Fotografía: José Montero

Contra el abaratamiento y la ligereza con la que empleamos las palabras, no hay mejor antídoto que consultar el diccionario, ese libro que, en teoría sirve para algo más que para darle patadas –virtuales e incluso reales-, aunque en los “tiempos convulsos” en los que vivimos, no lo parezca. Hablamos mucho y pensamos poco; sobre todo, pensamos poco lo que hablamos, y así nos va. Se pierde más tiempo en explicar lo que quisimos decir o, directamente, en desdecir lo que dijimos que en valorar y reflexionar lo que vamos a decir. A eso, al juicio, a la valoración, a la reflexión sobre algo o sobre alguien es a lo que se llama opinión.

Y sí, opinión tenemos todos. Mucho más por estas latitudes, donde la boca se nos llena reclamando la paternidad de eso que conocemos como opinión pública. La opinión es un derecho –que va mucho más allá de la libertad de expresar lo que uno quiera- que no siempre nos ha amparado, o que no siempre nos han dejado ejercer. Porque negar el derecho a expresarse, a opinar, es tanto como negar la libertad a las personas. Píenselo. Hay sentencias tan perversas como aquella de “uno es esclavo de sus palabras y dueño de sus silencios” con la que nos vendían que mucho mejor estábamos calladitos.

Siempre he pensado que uno es tan dueño de sus palabras como lo es de sus obras y también de sus silencios. Tan dueño y tan responsable, porque inherente al derecho de opinión está la responsabilidad de lo que se opina y la capacidad de asumir que no siempre la opinión que uno tenga, es la más acertada para el bien común, para esa opinión pública que se va formando con el juicio o con las valoraciones que hacemos a partir de las opiniones contrastadas con las de los demás.
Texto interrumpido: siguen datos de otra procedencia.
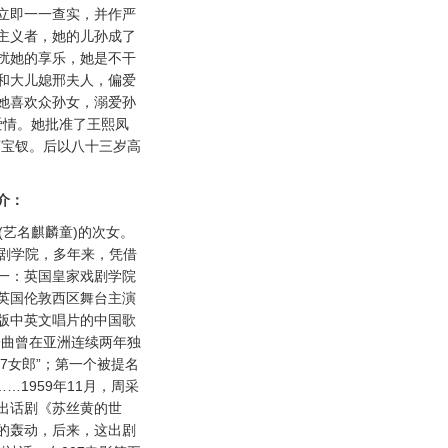
立即一一查实，并作严
主义者，她的儿孙成了
扰她的享乐，她是不干
和大儿媳邢夫人，偏爱
她喜欢众孙女，溺爱孙
爱情。她批准了王熙凤
薛宝钗。后以八十三岁高
。
介：
艺名麒麟童)的次女。
戏剧学院，多年来，凭借
一：英国皇家戏剧学院
英国伦敦西区舞台主演
版中英文唱片的中国歌
一曲曾在亚洲连续两年独
07女郎”；第一个被提名
…1959年11月，周采
出话剧《苏丝黄的世
的轰动，后来，这出剧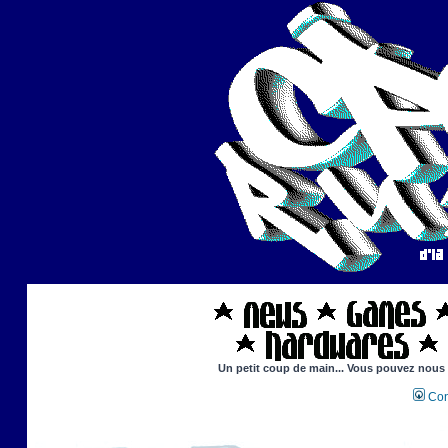
Un petit coup de main... Vous pouvez nous ai
Con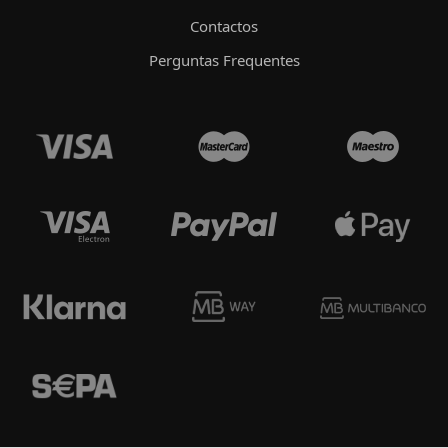
Contactos
Perguntas Frequentes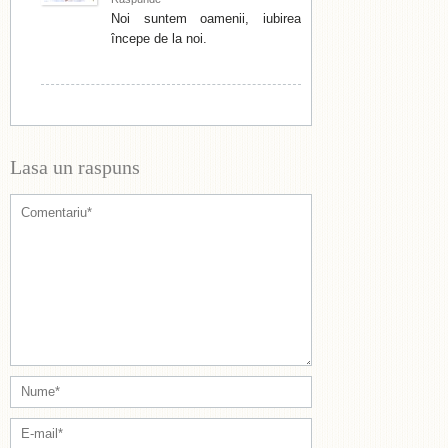
Noi suntem oamenii, iubirea
începe de la noi.
Lasa un raspuns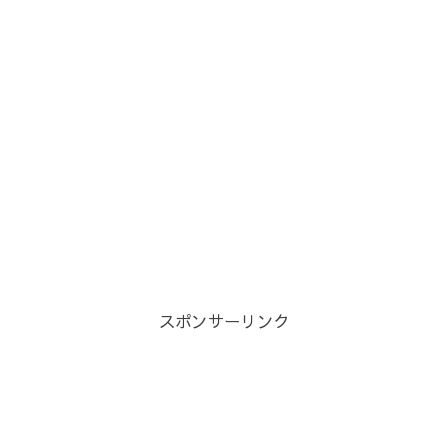
スポンサーリンク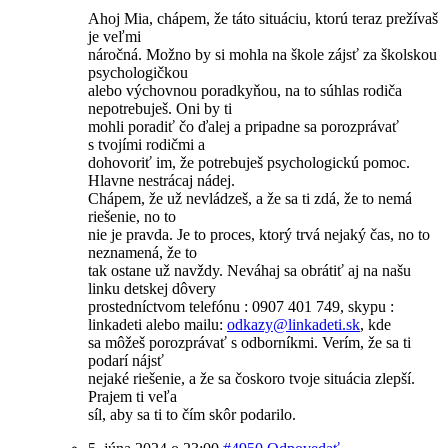
Ahoj Mia, chápem, že táto situáciu, ktorú teraz prežívaš
je veľmi
náročná. Možno by si mohla na škole zájsť za školskou
psychologičkou
alebo výchovnou poradkyňou, na to súhlas rodiča
nepotrebuješ. Oni by ti
mohli poradiť čo ďalej a pripadne sa porozprávať
s tvojími rodičmi a
dohovoriť im, že potrebuješ psychologickú pomoc.
Hlavne nestrácaj nádej.
Chápem, že už nevládzeš, a že sa ti zdá, že to nemá
riešenie, no to
nie je pravda. Je to proces, ktorý trvá nejaký čas, no to
neznamená, že to
tak ostane už navždy. Neváhaj sa obrátiť aj na našu
linku detskej dôvery
prostedníctvom telefónu : 0907 401 749, skypu :
linkadeti alebo mailu:
odkazy@
linkadeti.sk
, kde
sa môžeš porozprávať s odborníkmi. Verím, že sa ti
podarí nájsť
nejaké riešenie, a že sa čoskoro tvoje situácia zlepší.
Prajem ti veľa
síl, aby sa ti to čím skôr podarilo.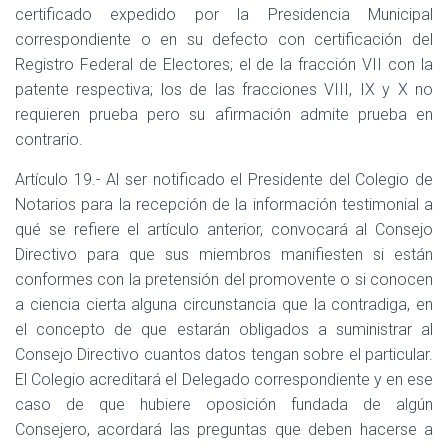
certificado expedido por la Presidencia Municipal
correspondiente o en su defecto con certificación del
Registro Federal de Electores; el de la fracción VII con la
patente respectiva; los de las fracciones VIII, IX y X no
requieren prueba pero su afirmación admite prueba en
contrario.
Artículo 19.- Al ser notificado el Presidente del Colegio de
Notarios para la recepción de la información testimonial a
qué se refiere el artículo anterior, convocará al Consejo
Directivo para que sus miembros manifiesten si están
conformes con la pretensión del promovente o si conocen
a ciencia cierta alguna circunstancia que la contradiga, en
el concepto de que estarán obligados a suministrar al
Consejo Directivo cuantos datos tengan sobre el particular.
El Colegio acreditará el Delegado correspondiente y en ese
caso de que hubiere oposición fundada de algún
Consejero, acordará las preguntas que deben hacerse a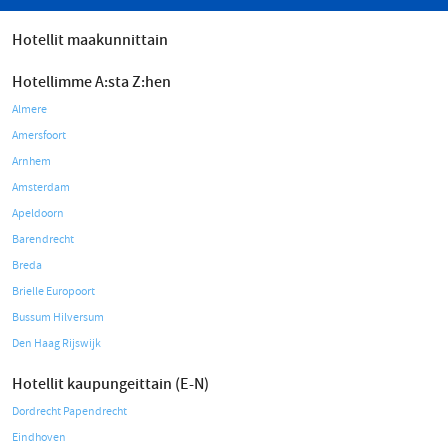
Hotellit maakunnittain
Hotellimme A:sta Z:hen
Almere
Amersfoort
Arnhem
Amsterdam
Apeldoorn
Barendrecht
Breda
Brielle Europoort
Bussum Hilversum
Den Haag Rijswijk
Hotellit kaupungeittain (E-N)
Dordrecht Papendrecht
Eindhoven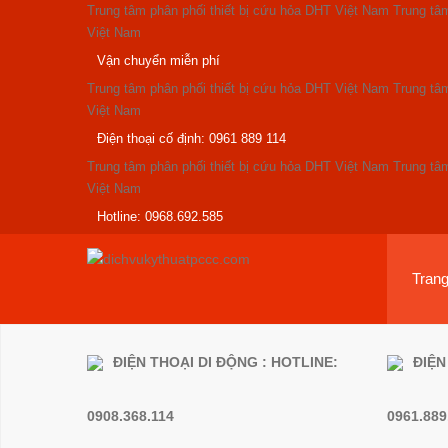
Trung tâm phân phối thiết bị cứu hỏa DHT Việt Nam
Trung tâm
Việt Nam
Vận chuyển miễn phí
Trung tâm phân phối thiết bị cứu hỏa DHT Việt Nam
Trung tâm
Việt Nam
Điện thoại cố định: 0961 889 114
Trung tâm phân phối thiết bị cứu hỏa DHT Việt Nam
Trung tâm
Việt Nam
Hotline: 0968.692.585
Tran
ĐIỆN THOẠI DI ĐỘNG : HOTLINE:
ĐIỆN
0908.368.114
0961.889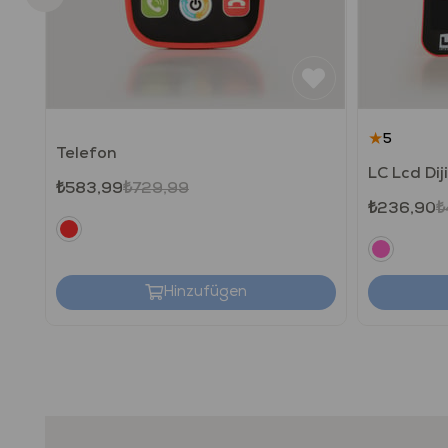
★
5
Telefon
LC Lcd Dij
₺583,99
₺729,99
₺236,90
₺
Hinzufügen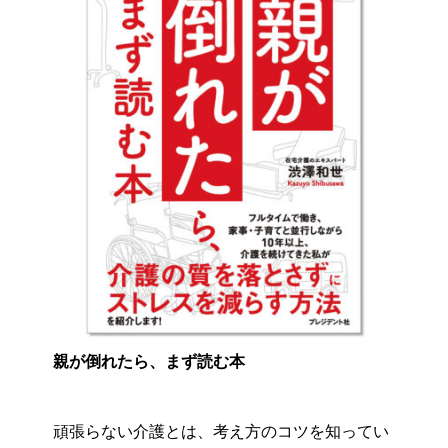
親が倒れたら、まず読む本
頑張らない介護とは、考え方のコツを知ってい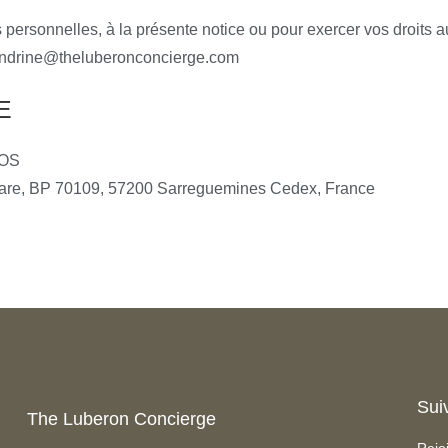
ersonnelles, à la présente notice ou pour exercer vos droits au t
andrine@theluberonconcierge.com
E
NOS
Gare, BP 70109, 57200 Sarreguemines Cedex, France
Sui
The Luberon Concierge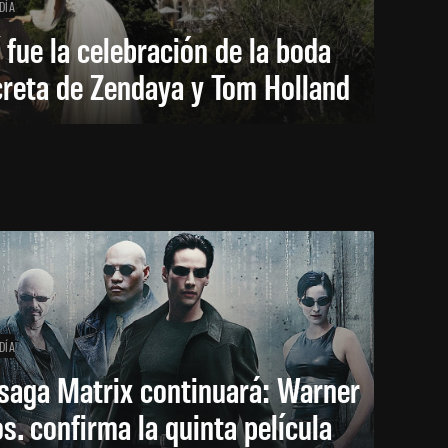
DÍA
 fue la celebración de la boda
creta de Zendaya y Tom Holland
DÍA
saga Matrix continuará: Warner
s. confirma la quinta película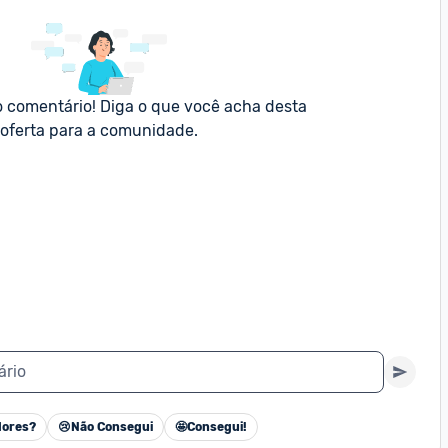
o comentário! Diga o que você acha desta 
oferta para a comunidade.
ário
ores?
😢
Não Consegui
🤩
Consegui!
Cancelar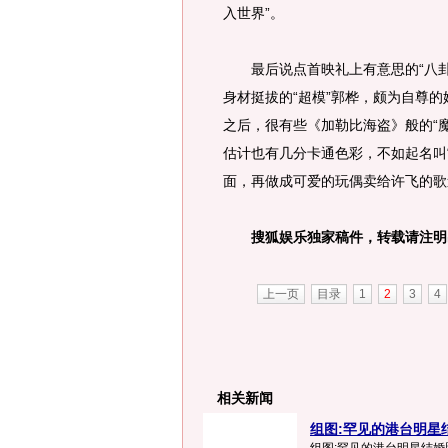
入世界”。
最后说点首映礼上有意思的“八卦”
身材挺拔的“超模”郭桦，颇为自尊
之后，很有些《加勒比海盗》般的“
估计也有几分卡通色彩，不如起名叫
面，再做成可爱的玩偶卖给许飞的歌
搜狐娱乐独家稿件，转载请注明
上一页
目录
1
2
3
4
相关新闻
组图:罕见的港台明星结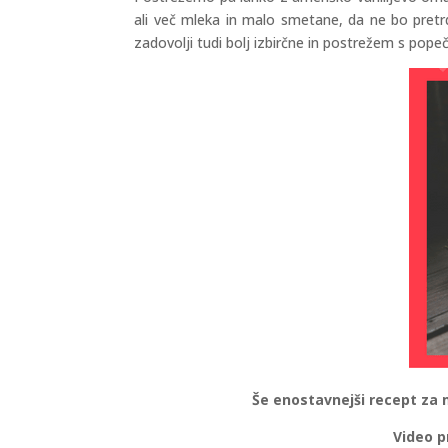
ali več mleka in malo smetane, da ne bo pretrd
zadovolji tudi bolj izbirčne in postrežem s pope
Še enostavnejši recept za 
Video p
Por eso son necesarios, y ahora más nunca, espacios para la opinión. Espacios para el debate, para las dudas, para la formación. Espacios que vayan mucho más allá de la línea peligrosamente editorial que suelen marcar los medios de comunicación. Y por eso, ahora más que nunca, son necesarios puentes como este. Puentes que crucen el abismo de la manipulación, del integrismo, de la voz a ti debida, del pensamiento casi único.

Puentes que sirvan de unión y, a la vez, de transformación de los lugares comunes por los que ya nos habían acostumbrado a caminar. Puentes como este Tercer Puente, tan necesario en una ciudad, como la nuestra, donde apenas hay sitios por donde salir corriendo. Puentes donde se dan cita opiniones diversas, contrarias incluso, pero que definen perfectamente el concepto de la opinión pública. Porque, como ya le dije, la opinión pública es la que se forma después de haber oído todas las voces, después de haber leído todas las palabras y después de haber comprendido que el silencio no es más que eso, silencio.

Toca felicitar a El Tercer Puente, y felicitarnos a los que, de una manera u otra, transitamos por él. No es fácil llegar a la treintena de números en una publicación en la que solo se ejercita la libertad de opinión, y en la que tienen cabida sensibilidades e intenciones muy distintas. Pero si hemos llegado hasta aquí… será por algo. Y tú ¿qué opinas?